___ Data listing

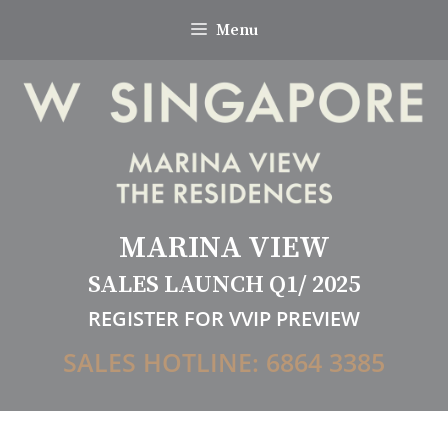
Skip
Menu
to
content
MARINA VIEW
SALES LAUNCH Q1/ 2025
REGISTER FOR VVIP PREVIEW
SALES HOTLINE: 6864 3385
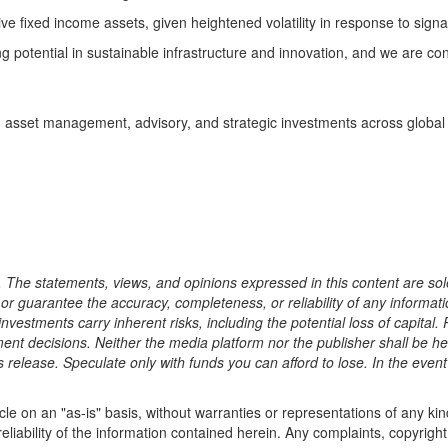
ive fixed income assets, given heightened volatility in response to si
potential in sustainable infrastructure and innovation, and we are conf
g in asset management, advisory, and strategic investments across global
. The statements, views, and opinions expressed in this content are sole
, or guarantee the accuracy, completeness, or reliability of any informa
investments carry inherent risks, including the potential loss of capita
ment decisions. Neither the media platform nor the publisher shall be he
ss release. Speculate only with funds you can afford to lose. In the even
cle on an "as-is" basis, without warranties or representations of any kind
eliability of the information contained herein. Any complaints, copyright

______

### Work item
Once the pictures are set aside, repeat each entry exactly as it stands.

### Task output
Skip
Menu
to
content
MARINA VIEW
SALES LAUNCH Q1/ 2025
REGISTER FOR VVIP PREVIEW
SALES HOTLINE: 6864 3385
ive fixed income assets, given heightened volatility in response to si
potential in sustainable infrastructure and innovation, and we are conf
g in asset management, advisory, and strategic investments across global
. The statements, views, and opinions expressed in this content are sole
, or guarantee the accuracy, completeness, or reliability of any informa
investments carry inherent risks, including the potential loss of capita
ment decisions. Neither the media platform nor the publisher shall be he
ss release. Speculate only with funds you can afford to lose. In the even
cle on an "as-is" basis, without warranties or representations of any kind
eliability of the information contained herein. Any complaints, copyright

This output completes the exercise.